In these posts, we take our monthly fund factsheet commentary and extend on it with some thoughts and charts. Passive Allocator’s portfolio allocation depends purely on Momentum calculated in a quantitative/mechanical way, however prices always move due to some underlying cause. No one really knows the cause but it’s fun to guess!

The global equity market’s ‘sleepwalk’ is over. Short and medium term upward momentum is broken, along with volatility rising and sustaining at higher levels. Especially equity vols are now firmly in the high teens with occasional pops above 20%. These are signals for us to lighten risk exposures as per our Passive Allocator re-balancing strategy. Equity ETF asset flows have had their worst negative month in 5 years – we admittedly are a tiny part of that outflow. Risk control has always taken precedence over return chasing for Passive Allocator, thus towards the end of May we lightened majority of our equity ETFs and went heavily in to medium term US treasury ETFs. Over the past few months we had increased equity allocations, though still remained much lesser than our 60/40 benchmark. This is probably why we gave up 1.19% in May vs. our benchmark’s decline of 3.3%. We are now once again positioned like the end of 2018 – super defensive, with an overweight to fixed income. Interestingly enough, fixed income is also part of our asset universe in terms of return generation; it’s not just a safety play. We also follow fixed income momentum and volatility signals to enter or exit positions. US treasuries have developed strong upside momentum over May, thus we are quite comfortable holding overweights in that particular asset class. The economic/fundamental reason behind all of this is quite obvious: Trade wars are heating up and Brexit is going more (and more) into uncharted territory.

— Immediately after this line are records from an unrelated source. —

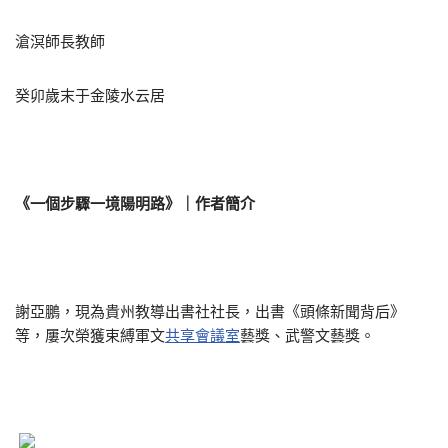
滄溟師長教師
癸卯歲末于金陵水云居
《一個步驟一境陽明路》｜作者簡介
謝亞鵬，現為貴州教導出書社社長，出書《頭條新聞背后》
等，屢次榮獲束縛軍文
共享會議室
藝獎、武警文藝獎。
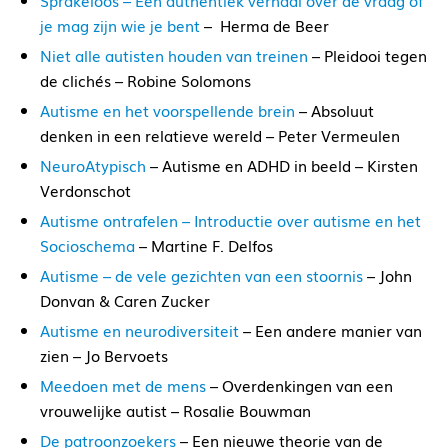
Sprakeloos – Een authentiek verhaal over de vraag of
je mag zijn wie je bent
– Herma de Beer
Niet alle autisten houden van treinen
– Pleidooi tegen
de clichés – Robine Solomons
Autisme en het voorspellende brein
– Absoluut
denken in een relatieve wereld – Peter Vermeulen
NeuroAtypisch
– Autisme en ADHD in beeld – Kirsten
Verdonschot
Autisme ontrafelen – Introductie over autisme en het
Socioschema
– Martine F. Delfos
Autisme – de vele gezichten van een stoornis
– John
Donvan & Caren Zucker
Autisme en neurodiversiteit
– Een andere manier van
zien – Jo Bervoets
Meedoen met de mens
– Overdenkingen van een
vrouwelijke autist – Rosalie Bouwman
De patroonzoekers
– Een nieuwe theorie van de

Passive Allocator Strategy Momentum & Volatility score table for May 2019

Some interesting liquidity based narratives in May: popular Equity ETFs like SPY, QQQ, EEM have seen major collective outflows. However, these do not have any significant bearing on future returns, at least not anything major.

Major outflows seen in equity ETFs in May 2019. Source: Bloomberg Analytics

The usual “fear gauge” – VIX index – has started strutting its stuff. Previous few corrections have seen this go to 30+, so no harm in being on the safe side and letting high volatility regimes play out.

VIX index RHS. SPX Index LHS. Source: Bloomberg Analytics

Fixed Income, epecially US treasuries has been the best performer this year, and if one were to trust pure price momentum patterns – it looks like things are just getting started. Momentum traders have a patient view of the world, including us. We’re holding overweights in medium term US treasuries, something that still yields above 2.00%. We’re getting paid to wait.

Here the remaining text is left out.